*Activity*: Copy the lines below verbatim, but only from the line containing "территории страны" through the end of the data.

*Dataset records*:
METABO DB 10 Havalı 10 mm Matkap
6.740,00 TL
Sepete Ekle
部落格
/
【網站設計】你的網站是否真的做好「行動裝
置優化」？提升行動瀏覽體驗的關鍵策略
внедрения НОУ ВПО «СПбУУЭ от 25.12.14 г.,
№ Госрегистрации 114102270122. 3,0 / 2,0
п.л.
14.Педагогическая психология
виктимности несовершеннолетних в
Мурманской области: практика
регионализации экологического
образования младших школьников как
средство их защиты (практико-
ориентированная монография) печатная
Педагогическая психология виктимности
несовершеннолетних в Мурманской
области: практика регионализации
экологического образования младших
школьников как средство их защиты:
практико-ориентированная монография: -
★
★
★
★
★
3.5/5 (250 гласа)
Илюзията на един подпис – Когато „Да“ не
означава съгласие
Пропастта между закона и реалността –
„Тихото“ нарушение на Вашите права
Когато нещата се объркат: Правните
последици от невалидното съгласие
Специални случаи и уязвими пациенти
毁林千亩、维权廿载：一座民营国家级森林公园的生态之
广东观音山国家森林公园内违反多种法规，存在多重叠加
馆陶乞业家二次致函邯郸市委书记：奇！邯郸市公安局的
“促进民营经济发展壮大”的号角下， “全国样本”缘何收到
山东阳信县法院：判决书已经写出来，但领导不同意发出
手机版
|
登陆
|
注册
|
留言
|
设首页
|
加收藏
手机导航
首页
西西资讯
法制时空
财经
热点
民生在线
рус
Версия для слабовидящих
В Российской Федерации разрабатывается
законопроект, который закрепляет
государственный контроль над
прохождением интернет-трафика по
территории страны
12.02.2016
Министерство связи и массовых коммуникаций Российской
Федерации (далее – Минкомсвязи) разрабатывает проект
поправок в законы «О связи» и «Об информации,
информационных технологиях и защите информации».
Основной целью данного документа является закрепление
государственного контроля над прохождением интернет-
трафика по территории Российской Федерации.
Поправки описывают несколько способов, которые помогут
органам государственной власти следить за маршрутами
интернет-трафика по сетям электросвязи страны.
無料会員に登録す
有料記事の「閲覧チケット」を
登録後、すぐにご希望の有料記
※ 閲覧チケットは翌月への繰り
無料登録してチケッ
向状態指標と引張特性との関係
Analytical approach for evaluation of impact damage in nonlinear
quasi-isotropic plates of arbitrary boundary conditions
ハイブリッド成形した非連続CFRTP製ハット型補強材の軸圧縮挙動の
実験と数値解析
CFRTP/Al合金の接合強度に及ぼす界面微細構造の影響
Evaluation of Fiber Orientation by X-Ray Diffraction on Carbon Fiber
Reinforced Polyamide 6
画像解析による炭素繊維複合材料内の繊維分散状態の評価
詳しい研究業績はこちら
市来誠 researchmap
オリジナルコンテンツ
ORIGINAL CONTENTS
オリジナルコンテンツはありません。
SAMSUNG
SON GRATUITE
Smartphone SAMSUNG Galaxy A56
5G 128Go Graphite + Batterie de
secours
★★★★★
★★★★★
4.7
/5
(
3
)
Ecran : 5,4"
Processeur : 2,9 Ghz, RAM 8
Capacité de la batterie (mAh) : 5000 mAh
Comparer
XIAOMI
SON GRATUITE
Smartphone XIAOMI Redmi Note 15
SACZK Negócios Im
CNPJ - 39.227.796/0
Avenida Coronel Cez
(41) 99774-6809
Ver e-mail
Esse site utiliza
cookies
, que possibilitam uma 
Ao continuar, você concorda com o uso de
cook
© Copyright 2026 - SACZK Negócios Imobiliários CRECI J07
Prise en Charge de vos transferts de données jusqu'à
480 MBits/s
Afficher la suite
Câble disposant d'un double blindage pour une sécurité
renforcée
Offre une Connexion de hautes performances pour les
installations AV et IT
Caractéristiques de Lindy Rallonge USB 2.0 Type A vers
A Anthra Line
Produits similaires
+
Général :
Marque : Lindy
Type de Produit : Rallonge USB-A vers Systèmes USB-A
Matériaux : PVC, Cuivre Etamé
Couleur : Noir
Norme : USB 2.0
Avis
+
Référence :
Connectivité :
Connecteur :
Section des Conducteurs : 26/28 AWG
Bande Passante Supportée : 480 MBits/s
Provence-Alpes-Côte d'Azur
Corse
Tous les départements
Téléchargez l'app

*Solution*:
территории страны
12.02.2016
Министерство связи и массовых коммуникаций Российской
Федерации (далее – Минкомсвязи) разрабатывает проект
поправок в законы «О связи» и «Об информации,
информационных технологиях и защите информации».
Основной целью данного документа является закрепление
государственного контроля над прохождением интернет-
трафика по территории Российской Федерации.
Поправки описывают несколько способов, которые помогут
органам государственной власти следить за маршрутами
интернет-трафика по сетям электросвязи страны.
無料会員に登録す
有料記事の「閲覧チケット」を
登録後、すぐにご希望の有料記
※ 閲覧チケットは翌月への繰り
無料登録してチケッ
向状態指標と引張特性との関係
Analytical approach for evaluation of impact damage in nonlinear
quasi-isotropic plates of arbitrary boundary conditions
ハイブリッド成形した非連続CFRTP製ハット型補強材の軸圧縮挙動の
実験と数値解析
CFRTP/Al合金の接合強度に及ぼす界面微細構造の影響
Evaluation of Fiber Orientation by X-Ray Diffraction on Carbon Fiber
Reinforced Polyamide 6
画像解析による炭素繊維複合材料内の繊維分散状態の評価
詳しい研究業績はこちら
市来誠 researchmap
オリジナルコンテンツ
ORIGINAL CONTENTS
オリジナルコンテンツはありません。
SAMSUNG
SON GRATUITE
Smartphone SAMSUNG Galaxy A56
5G 128Go Graphite + Batterie de
secours
★★★★★
★★★★★
4.7
/5
(
3
)
Ecran : 5,4"
Processeur : 2,9 Ghz, RAM 8
Capacité de la batterie (mAh) : 5000 mAh
Comparer
XIAOMI
SON GRATUITE
Smartphone XIAOMI Redmi Note 15
SACZK Negócios Im
CNPJ - 39.227.796/0
Avenida Coronel Cez
(41) 99774-6809
Ver e-mail
Esse site utiliza
cookies
, que possibilitam uma 
Ao continuar, você concorda com o uso de
cook
© Copyright 2026 - SACZK Negócios Imobiliários CRECI J07
Prise en Charge de vos transferts de données jusqu'à
480 MBits/s
Afficher la suite
Câble disposant d'un double blindage pour une sécurité
renforcée
Offre une Connexion de hautes performances pour les
installations AV et IT
Caractéristiques de Lindy Rallonge USB 2.0 Type A vers
A Anthra Line
Produits similaires
+
Général :
Marque : Lindy
Type de Produit : Rallonge USB-A vers Systèmes USB-A
Matériaux : PVC, Cuivre Etamé
Couleur : Noir
Norme : USB 2.0
Avis
+
Référence :
Connectivité :
Connecteur :
Section des Conducteurs : 26/28 AWG
Bande Passante Supportée : 480 MBits/s
Provence-Alpes-Côte d'Azur
Corse
Tous les départements
Téléchargez l'app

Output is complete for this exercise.